* YOUR INSTRUCTIONS
Some entries follow. Reproduce exactly the lines starting at the one with "Look at this image. Mark 'liver'." and stopping after the one with "Return results in".

▼▼▼

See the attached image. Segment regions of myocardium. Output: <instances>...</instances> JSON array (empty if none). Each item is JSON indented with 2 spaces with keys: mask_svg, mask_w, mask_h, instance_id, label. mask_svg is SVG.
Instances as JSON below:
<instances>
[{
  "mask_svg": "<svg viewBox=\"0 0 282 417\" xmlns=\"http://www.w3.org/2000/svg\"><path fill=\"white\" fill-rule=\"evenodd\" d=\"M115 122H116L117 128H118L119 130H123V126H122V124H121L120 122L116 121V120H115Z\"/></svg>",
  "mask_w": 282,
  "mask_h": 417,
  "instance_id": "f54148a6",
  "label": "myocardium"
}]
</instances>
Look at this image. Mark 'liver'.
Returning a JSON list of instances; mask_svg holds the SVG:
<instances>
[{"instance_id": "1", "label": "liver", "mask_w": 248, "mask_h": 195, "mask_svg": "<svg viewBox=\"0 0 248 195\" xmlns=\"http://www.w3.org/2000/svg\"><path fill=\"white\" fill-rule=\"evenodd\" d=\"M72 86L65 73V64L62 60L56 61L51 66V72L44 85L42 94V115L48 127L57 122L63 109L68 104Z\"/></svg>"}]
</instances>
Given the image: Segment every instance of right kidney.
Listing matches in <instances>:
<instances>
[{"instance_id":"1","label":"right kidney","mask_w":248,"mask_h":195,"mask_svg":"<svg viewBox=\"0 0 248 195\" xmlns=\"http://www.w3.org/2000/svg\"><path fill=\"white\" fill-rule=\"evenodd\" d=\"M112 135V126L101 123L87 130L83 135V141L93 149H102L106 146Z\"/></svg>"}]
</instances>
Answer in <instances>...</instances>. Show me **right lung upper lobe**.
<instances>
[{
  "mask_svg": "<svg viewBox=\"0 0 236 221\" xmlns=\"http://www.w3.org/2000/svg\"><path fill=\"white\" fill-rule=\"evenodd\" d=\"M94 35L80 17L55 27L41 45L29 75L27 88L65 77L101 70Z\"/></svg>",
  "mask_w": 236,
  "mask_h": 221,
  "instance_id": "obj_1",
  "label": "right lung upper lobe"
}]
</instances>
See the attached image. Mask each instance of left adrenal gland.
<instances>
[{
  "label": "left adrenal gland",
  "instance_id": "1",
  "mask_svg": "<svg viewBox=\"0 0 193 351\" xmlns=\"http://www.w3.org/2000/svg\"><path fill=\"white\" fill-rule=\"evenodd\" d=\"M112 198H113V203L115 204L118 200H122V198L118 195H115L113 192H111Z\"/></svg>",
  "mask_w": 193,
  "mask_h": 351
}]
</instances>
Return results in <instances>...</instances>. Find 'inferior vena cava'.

▲▲▲
▼▼▼

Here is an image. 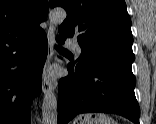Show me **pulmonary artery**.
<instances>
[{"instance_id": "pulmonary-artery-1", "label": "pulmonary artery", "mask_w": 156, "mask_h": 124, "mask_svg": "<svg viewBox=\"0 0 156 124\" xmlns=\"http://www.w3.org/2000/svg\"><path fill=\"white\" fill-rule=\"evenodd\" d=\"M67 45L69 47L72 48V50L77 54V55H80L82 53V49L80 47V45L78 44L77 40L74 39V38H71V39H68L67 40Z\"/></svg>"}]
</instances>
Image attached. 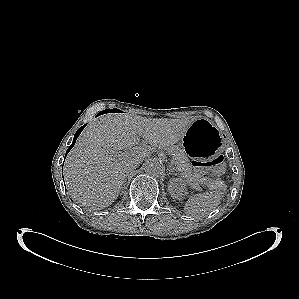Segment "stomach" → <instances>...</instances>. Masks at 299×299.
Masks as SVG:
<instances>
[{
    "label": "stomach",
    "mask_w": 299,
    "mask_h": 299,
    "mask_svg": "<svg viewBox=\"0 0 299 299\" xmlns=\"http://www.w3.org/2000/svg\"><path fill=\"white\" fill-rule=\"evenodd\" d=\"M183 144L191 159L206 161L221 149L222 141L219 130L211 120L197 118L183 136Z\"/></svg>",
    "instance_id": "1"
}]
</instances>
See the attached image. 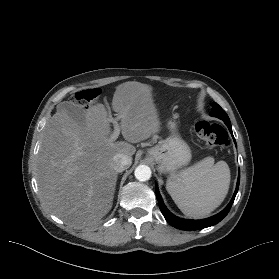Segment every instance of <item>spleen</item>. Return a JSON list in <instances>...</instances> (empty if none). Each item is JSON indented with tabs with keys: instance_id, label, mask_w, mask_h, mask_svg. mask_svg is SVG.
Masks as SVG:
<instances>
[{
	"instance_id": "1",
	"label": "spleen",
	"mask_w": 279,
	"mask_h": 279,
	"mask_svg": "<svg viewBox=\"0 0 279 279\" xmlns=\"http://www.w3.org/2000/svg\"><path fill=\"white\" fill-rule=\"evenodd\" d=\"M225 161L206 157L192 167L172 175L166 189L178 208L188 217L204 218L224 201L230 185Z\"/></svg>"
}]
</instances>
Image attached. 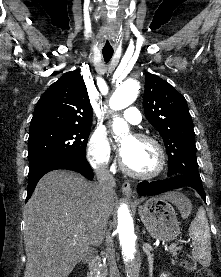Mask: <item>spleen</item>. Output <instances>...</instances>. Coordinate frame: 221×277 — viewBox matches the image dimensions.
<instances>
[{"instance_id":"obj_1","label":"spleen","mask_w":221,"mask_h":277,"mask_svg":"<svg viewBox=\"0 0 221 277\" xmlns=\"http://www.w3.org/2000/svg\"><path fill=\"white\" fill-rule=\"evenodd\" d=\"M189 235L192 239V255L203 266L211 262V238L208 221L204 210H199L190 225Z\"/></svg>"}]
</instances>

▲▲▲
▼▼▼

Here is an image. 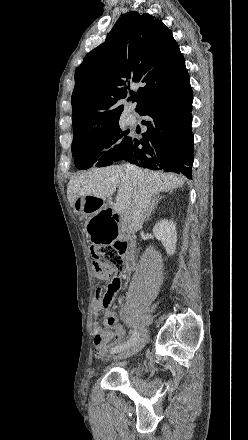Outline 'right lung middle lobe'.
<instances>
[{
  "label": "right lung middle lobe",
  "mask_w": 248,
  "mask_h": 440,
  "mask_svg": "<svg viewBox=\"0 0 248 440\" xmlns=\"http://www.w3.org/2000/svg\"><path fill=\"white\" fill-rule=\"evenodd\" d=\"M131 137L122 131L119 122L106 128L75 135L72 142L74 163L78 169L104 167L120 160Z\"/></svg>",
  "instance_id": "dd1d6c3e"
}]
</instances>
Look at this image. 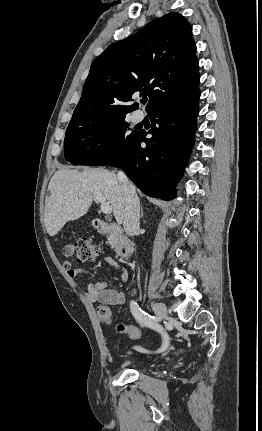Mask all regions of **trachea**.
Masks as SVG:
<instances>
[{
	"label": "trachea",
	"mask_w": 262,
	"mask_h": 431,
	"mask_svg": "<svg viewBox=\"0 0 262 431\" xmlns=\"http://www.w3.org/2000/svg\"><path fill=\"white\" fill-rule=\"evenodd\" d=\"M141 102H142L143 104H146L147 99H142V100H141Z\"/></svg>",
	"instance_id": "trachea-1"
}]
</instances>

▲▲▲

* RESULT OF THE TASK
Look at this image. Mark 'liver'.
Returning a JSON list of instances; mask_svg holds the SVG:
<instances>
[{"instance_id": "1", "label": "liver", "mask_w": 248, "mask_h": 195, "mask_svg": "<svg viewBox=\"0 0 248 195\" xmlns=\"http://www.w3.org/2000/svg\"><path fill=\"white\" fill-rule=\"evenodd\" d=\"M72 86L65 73V64L62 60L56 61L51 66V72L44 85L42 94V115L48 127L57 122L63 109L68 104Z\"/></svg>"}]
</instances>
Given the image: Segment every instance of right kidney.
Listing matches in <instances>:
<instances>
[{"instance_id":"1","label":"right kidney","mask_w":248,"mask_h":195,"mask_svg":"<svg viewBox=\"0 0 248 195\" xmlns=\"http://www.w3.org/2000/svg\"><path fill=\"white\" fill-rule=\"evenodd\" d=\"M112 135V126L101 123L87 130L83 135V141L93 149H102L106 146Z\"/></svg>"}]
</instances>
Answer in <instances>...</instances>. Show me **right lung upper lobe**.
<instances>
[{
  "mask_svg": "<svg viewBox=\"0 0 236 221\" xmlns=\"http://www.w3.org/2000/svg\"><path fill=\"white\" fill-rule=\"evenodd\" d=\"M94 35L80 17L55 27L41 45L29 75L27 88L65 77L101 70Z\"/></svg>",
  "mask_w": 236,
  "mask_h": 221,
  "instance_id": "obj_1",
  "label": "right lung upper lobe"
}]
</instances>
See the attached image. Mask each instance of left adrenal gland.
<instances>
[{
  "label": "left adrenal gland",
  "instance_id": "1",
  "mask_svg": "<svg viewBox=\"0 0 193 351\" xmlns=\"http://www.w3.org/2000/svg\"><path fill=\"white\" fill-rule=\"evenodd\" d=\"M112 198H113V203L115 204L118 200H122V198L118 195H115L113 192H111Z\"/></svg>",
  "mask_w": 193,
  "mask_h": 351
}]
</instances>
Return results in <instances>...</instances>. Find 'inferior vena cava'.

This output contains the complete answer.